Task to complete
What is needed is an exact copy of the records below, with the pictures left out.

Extracted records

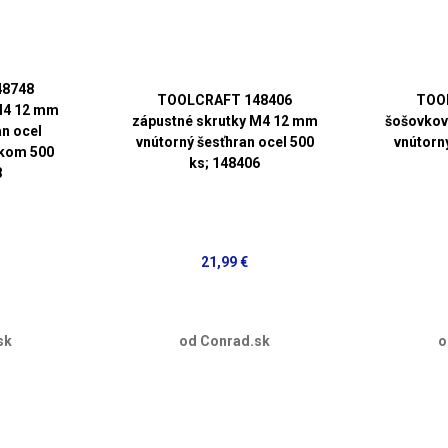
8748
TOOLCRAFT 148406
TOO
M4 12 mm
zápustné skrutky M4 12 mm
šošovkov
an ocel
vnútorný šesťhran ocel 500
vnútorn
nkom 500
ks; 148406
8
21,99 €
sk
od Conrad.sk
o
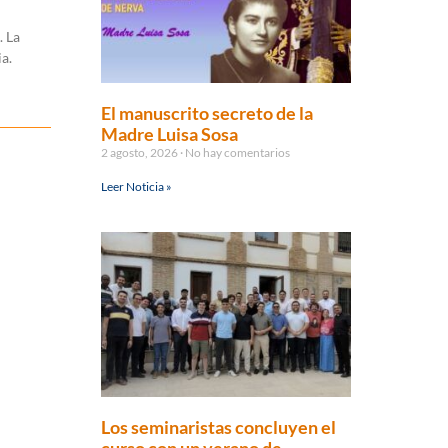
. La
a.
El manuscrito secreto de la
Madre Luisa Sosa
2 agosto, 2026
No hay comentarios
Leer Noticia »
Los seminaristas concluyen el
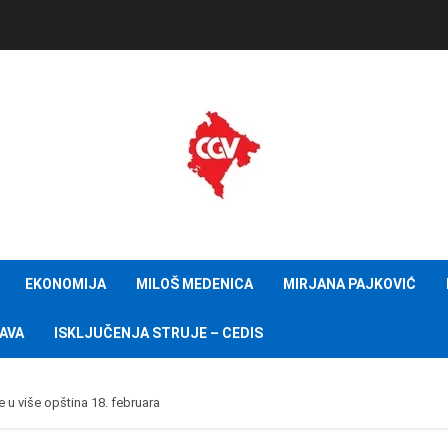
EKONOMIJA
MILOŠ MEDENICA
MIRJANA PAJKOVIĆ
AVA
ISKLJUČENJA STRUJE – CEDIS
je u više opština 18. februara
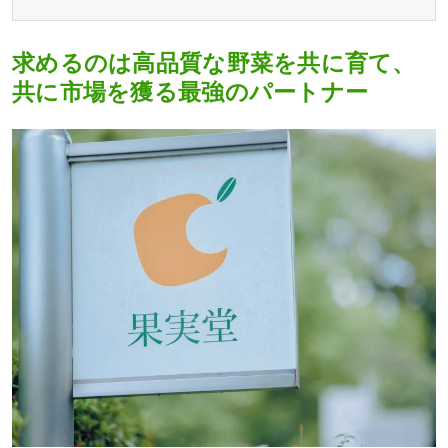
求めるのは高品質な野菜を共に育て、
共に市場を獲る最強のパートナー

Task response
8748
TOOLCRAFT 148406
TOO
M4 12 mm
zápustné skrutky M4 12 mm
šošovkov
an ocel
vnútorný šesťhran ocel 500
vnútorn
nkom 500
ks; 148406
8
21,99 €
sk
od Conrad.sk
o
. La
a.
El manuscrito secreto de la
Madre Luisa Sosa
2 agosto, 2026
No hay comentarios
Leer Noticia »
Los seminaristas concluyen el
EKONOMIJA
MILOŠ MEDENICA
MIRJANA PAJKOVIĆ
AVA
ISKLJUČENJA STRUJE – CEDIS
je u više opština 18. februara
求めるのは高品質な野菜を共に育て、
共に市場を獲る最強のパートナー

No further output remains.